À l’issue d’une visite de travail à Kinshasa, les ministres des Affaires étrangères de la RDC et du Brésil ont appelé à une réforme profonde du Conseil de sécurité de l’ONU, plaidant pour l’inclusion de l’Afrique, de l’Amérique latine et des Caraïbes parmi les membres permanents, et estimant que le moment est venu pour qu’un ressortissant de ces régions accède au poste de Secrétaire général.
La République démocratique du Congo et le Brésil ont uni leurs voix pour réclamer une refonte en profondeur de ‘architecture onusienne. Dans un communiqué conjoint publié le 30 mars 2026 à l’issue de la visite de travail de Mauro Vieira, ministre des Relations extérieures du Brésil, à Kinshasa, les deux pays ont mis en avant l’urgence d’une réforme du Conseil de sécurité des Nations Unies.
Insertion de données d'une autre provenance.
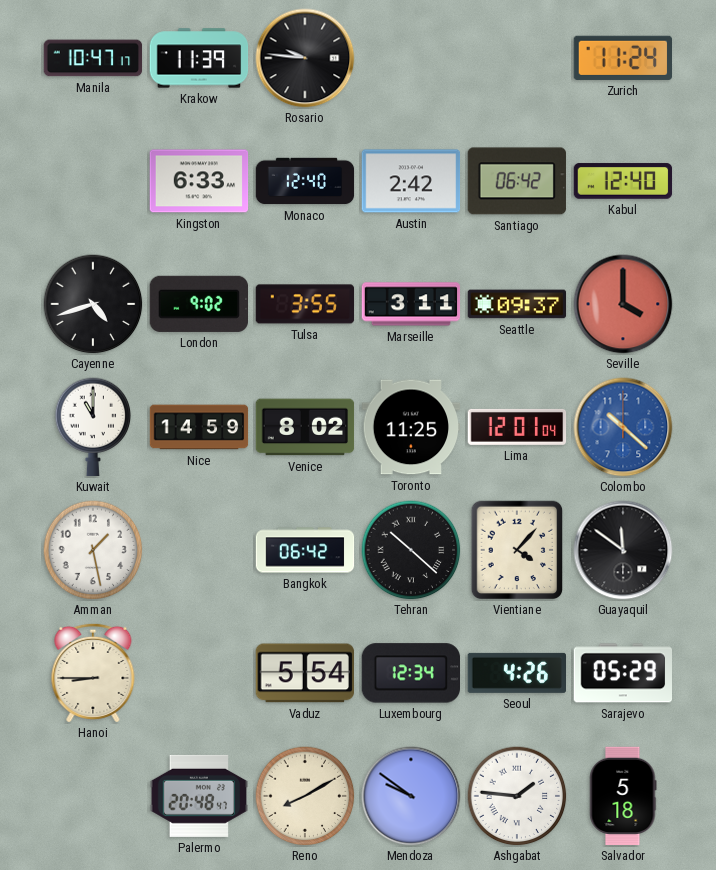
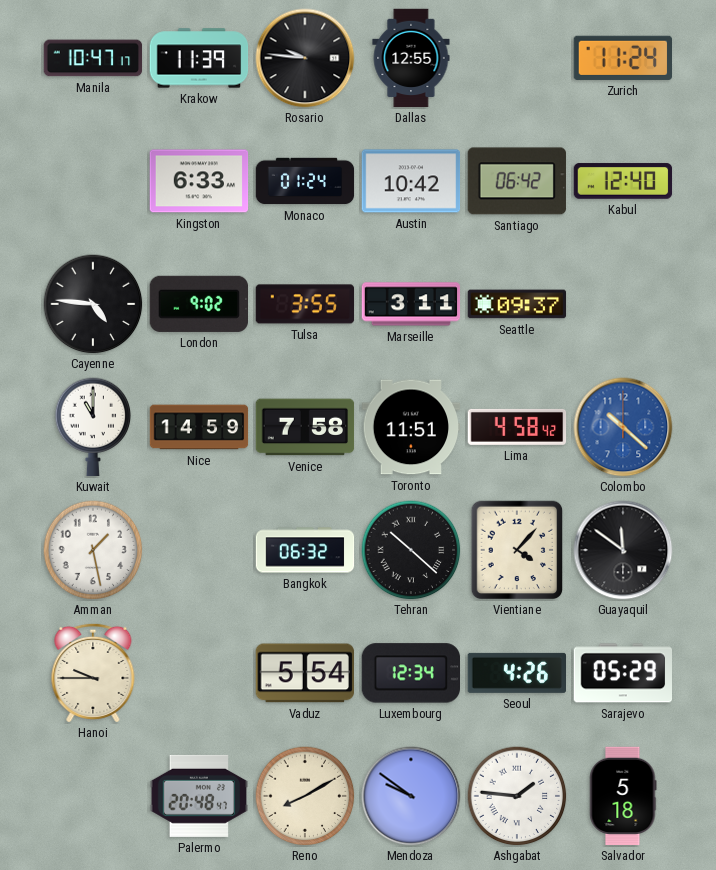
Dallas: none -> 12:55
Monaco: 12:40 -> 01:24
Austin: 2:42 -> 10:42
Cayenne: 4:42 -> 4:46
Seville: 4:00 -> none
Venice: 8:02 -> 7:58
Toronto: 11:25 -> 11:51
Lima: 12:01 -> 4:58
Bangkok: 06:42 -> 06:32
Hanoi: 8:45 -> 9:45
Les deux ministres ont souligné la nécessité d’adapter l’ONU « aux défis et aux réalités du XXIème siècle » et d’assurer « la participation effective des pays en développement » dans ses organes de prise de décision. Ils ont en particulier plaidé pour que le Conseil de sécurité soit rendu « plus représentatif, légitime et efficace », par l’inclusion de pays d’Afrique, d’Amérique latine et des Caraïbes dans la catégorie des membres permanents.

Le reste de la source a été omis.